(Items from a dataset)
══════════

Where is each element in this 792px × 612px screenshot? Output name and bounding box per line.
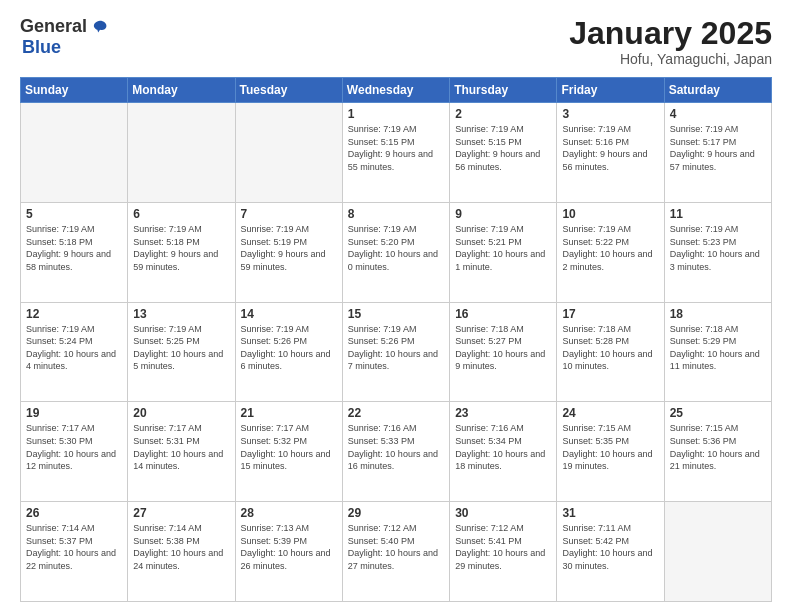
- day-number: 29: [348, 506, 444, 520]
- day-info: Sunrise: 7:19 AM Sunset: 5:20 PM Dayligh…: [348, 223, 444, 273]
- calendar-week-row: 1Sunrise: 7:19 AM Sunset: 5:15 PM Daylig…: [21, 103, 772, 203]
- day-info: Sunrise: 7:14 AM Sunset: 5:38 PM Dayligh…: [133, 522, 229, 572]
- calendar-week-row: 19Sunrise: 7:17 AM Sunset: 5:30 PM Dayli…: [21, 402, 772, 502]
- col-header-thursday: Thursday: [450, 78, 557, 103]
- day-number: 20: [133, 406, 229, 420]
- calendar-cell: 19Sunrise: 7:17 AM Sunset: 5:30 PM Dayli…: [21, 402, 128, 502]
- day-info: Sunrise: 7:19 AM Sunset: 5:26 PM Dayligh…: [241, 323, 337, 373]
- day-info: Sunrise: 7:11 AM Sunset: 5:42 PM Dayligh…: [562, 522, 658, 572]
- day-number: 28: [241, 506, 337, 520]
- day-info: Sunrise: 7:17 AM Sunset: 5:32 PM Dayligh…: [241, 422, 337, 472]
- calendar-cell: 13Sunrise: 7:19 AM Sunset: 5:25 PM Dayli…: [128, 302, 235, 402]
- calendar-cell: 30Sunrise: 7:12 AM Sunset: 5:41 PM Dayli…: [450, 502, 557, 602]
- calendar-week-row: 5Sunrise: 7:19 AM Sunset: 5:18 PM Daylig…: [21, 202, 772, 302]
- calendar-cell: 16Sunrise: 7:18 AM Sunset: 5:27 PM Dayli…: [450, 302, 557, 402]
- day-info: Sunrise: 7:12 AM Sunset: 5:41 PM Dayligh…: [455, 522, 551, 572]
- day-number: 27: [133, 506, 229, 520]
- day-number: 1: [348, 107, 444, 121]
- calendar-cell: [21, 103, 128, 203]
- day-number: 31: [562, 506, 658, 520]
- calendar-cell: [235, 103, 342, 203]
- month-title: January 2025: [569, 16, 772, 51]
- day-number: 18: [670, 307, 766, 321]
- col-header-monday: Monday: [128, 78, 235, 103]
- title-area: January 2025 Hofu, Yamaguchi, Japan: [569, 16, 772, 67]
- calendar-cell: 23Sunrise: 7:16 AM Sunset: 5:34 PM Dayli…: [450, 402, 557, 502]
- logo-general-text: General: [20, 16, 87, 37]
- day-number: 5: [26, 207, 122, 221]
- day-number: 26: [26, 506, 122, 520]
- day-info: Sunrise: 7:19 AM Sunset: 5:25 PM Dayligh…: [133, 323, 229, 373]
- day-number: 25: [670, 406, 766, 420]
- calendar-cell: 10Sunrise: 7:19 AM Sunset: 5:22 PM Dayli…: [557, 202, 664, 302]
- col-header-wednesday: Wednesday: [342, 78, 449, 103]
- calendar-cell: 31Sunrise: 7:11 AM Sunset: 5:42 PM Dayli…: [557, 502, 664, 602]
- day-info: Sunrise: 7:13 AM Sunset: 5:39 PM Dayligh…: [241, 522, 337, 572]
- day-info: Sunrise: 7:19 AM Sunset: 5:23 PM Dayligh…: [670, 223, 766, 273]
- day-number: 2: [455, 107, 551, 121]
- calendar-cell: 11Sunrise: 7:19 AM Sunset: 5:23 PM Dayli…: [664, 202, 771, 302]
- col-header-saturday: Saturday: [664, 78, 771, 103]
- day-number: 8: [348, 207, 444, 221]
- day-info: Sunrise: 7:19 AM Sunset: 5:22 PM Dayligh…: [562, 223, 658, 273]
- calendar-cell: 7Sunrise: 7:19 AM Sunset: 5:19 PM Daylig…: [235, 202, 342, 302]
- day-info: Sunrise: 7:18 AM Sunset: 5:28 PM Dayligh…: [562, 323, 658, 373]
- location-subtitle: Hofu, Yamaguchi, Japan: [569, 51, 772, 67]
- header: General Blue January 2025 Hofu, Yamaguch…: [20, 16, 772, 67]
- calendar-cell: 29Sunrise: 7:12 AM Sunset: 5:40 PM Dayli…: [342, 502, 449, 602]
- day-info: Sunrise: 7:19 AM Sunset: 5:26 PM Dayligh…: [348, 323, 444, 373]
- day-info: Sunrise: 7:18 AM Sunset: 5:27 PM Dayligh…: [455, 323, 551, 373]
- calendar-cell: 18Sunrise: 7:18 AM Sunset: 5:29 PM Dayli…: [664, 302, 771, 402]
- calendar-cell: 8Sunrise: 7:19 AM Sunset: 5:20 PM Daylig…: [342, 202, 449, 302]
- day-info: Sunrise: 7:19 AM Sunset: 5:18 PM Dayligh…: [26, 223, 122, 273]
- calendar-week-row: 12Sunrise: 7:19 AM Sunset: 5:24 PM Dayli…: [21, 302, 772, 402]
- calendar-cell: 17Sunrise: 7:18 AM Sunset: 5:28 PM Dayli…: [557, 302, 664, 402]
- logo-blue-text: Blue: [22, 37, 61, 58]
- day-info: Sunrise: 7:16 AM Sunset: 5:33 PM Dayligh…: [348, 422, 444, 472]
- calendar-cell: [128, 103, 235, 203]
- day-info: Sunrise: 7:18 AM Sunset: 5:29 PM Dayligh…: [670, 323, 766, 373]
- page: General Blue January 2025 Hofu, Yamaguch…: [0, 0, 792, 612]
- calendar-cell: 3Sunrise: 7:19 AM Sunset: 5:16 PM Daylig…: [557, 103, 664, 203]
- day-info: Sunrise: 7:19 AM Sunset: 5:24 PM Dayligh…: [26, 323, 122, 373]
- calendar-cell: 12Sunrise: 7:19 AM Sunset: 5:24 PM Dayli…: [21, 302, 128, 402]
- day-number: 16: [455, 307, 551, 321]
- day-number: 23: [455, 406, 551, 420]
- calendar-header-row: SundayMondayTuesdayWednesdayThursdayFrid…: [21, 78, 772, 103]
- calendar-cell: 9Sunrise: 7:19 AM Sunset: 5:21 PM Daylig…: [450, 202, 557, 302]
- logo-text: General: [20, 16, 109, 37]
- day-info: Sunrise: 7:15 AM Sunset: 5:36 PM Dayligh…: [670, 422, 766, 472]
- calendar-cell: 24Sunrise: 7:15 AM Sunset: 5:35 PM Dayli…: [557, 402, 664, 502]
- day-info: Sunrise: 7:19 AM Sunset: 5:19 PM Dayligh…: [241, 223, 337, 273]
- day-info: Sunrise: 7:19 AM Sunset: 5:16 PM Dayligh…: [562, 123, 658, 173]
- calendar-table: SundayMondayTuesdayWednesdayThursdayFrid…: [20, 77, 772, 602]
- day-info: Sunrise: 7:17 AM Sunset: 5:30 PM Dayligh…: [26, 422, 122, 472]
- calendar-cell: 1Sunrise: 7:19 AM Sunset: 5:15 PM Daylig…: [342, 103, 449, 203]
- day-number: 19: [26, 406, 122, 420]
- calendar-cell: 28Sunrise: 7:13 AM Sunset: 5:39 PM Dayli…: [235, 502, 342, 602]
- day-info: Sunrise: 7:19 AM Sunset: 5:17 PM Dayligh…: [670, 123, 766, 173]
- logo: General Blue: [20, 16, 109, 58]
- calendar-cell: 22Sunrise: 7:16 AM Sunset: 5:33 PM Dayli…: [342, 402, 449, 502]
- col-header-tuesday: Tuesday: [235, 78, 342, 103]
- calendar-cell: 26Sunrise: 7:14 AM Sunset: 5:37 PM Dayli…: [21, 502, 128, 602]
- day-number: 22: [348, 406, 444, 420]
- day-number: 17: [562, 307, 658, 321]
- calendar-cell: 20Sunrise: 7:17 AM Sunset: 5:31 PM Dayli…: [128, 402, 235, 502]
- calendar-cell: [664, 502, 771, 602]
- day-number: 15: [348, 307, 444, 321]
- calendar-cell: 27Sunrise: 7:14 AM Sunset: 5:38 PM Dayli…: [128, 502, 235, 602]
- logo-bird-icon: [91, 18, 109, 36]
- day-info: Sunrise: 7:19 AM Sunset: 5:18 PM Dayligh…: [133, 223, 229, 273]
- day-number: 14: [241, 307, 337, 321]
- calendar-week-row: 26Sunrise: 7:14 AM Sunset: 5:37 PM Dayli…: [21, 502, 772, 602]
- day-number: 21: [241, 406, 337, 420]
- day-info: Sunrise: 7:19 AM Sunset: 5:15 PM Dayligh…: [455, 123, 551, 173]
- day-info: Sunrise: 7:16 AM Sunset: 5:34 PM Dayligh…: [455, 422, 551, 472]
- day-number: 11: [670, 207, 766, 221]
- calendar-cell: 4Sunrise: 7:19 AM Sunset: 5:17 PM Daylig…: [664, 103, 771, 203]
- day-number: 4: [670, 107, 766, 121]
- day-info: Sunrise: 7:15 AM Sunset: 5:35 PM Dayligh…: [562, 422, 658, 472]
- calendar-cell: 25Sunrise: 7:15 AM Sunset: 5:36 PM Dayli…: [664, 402, 771, 502]
- calendar-cell: 15Sunrise: 7:19 AM Sunset: 5:26 PM Dayli…: [342, 302, 449, 402]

══════════

## YOUR OBJECTIVE
Scan the records above for the string "Hofu", then report every line that contains it.

## WRITTEN SOLUTION
- title-area: January 2025 Hofu, Yamaguchi, Japan: [569, 16, 772, 67]
- location-subtitle: Hofu, Yamaguchi, Japan: [569, 51, 772, 67]
- header: General Blue January 2025 Hofu, Yamaguch…: [20, 16, 772, 67]
- page: General Blue January 2025 Hofu, Yamaguch…: [0, 0, 792, 612]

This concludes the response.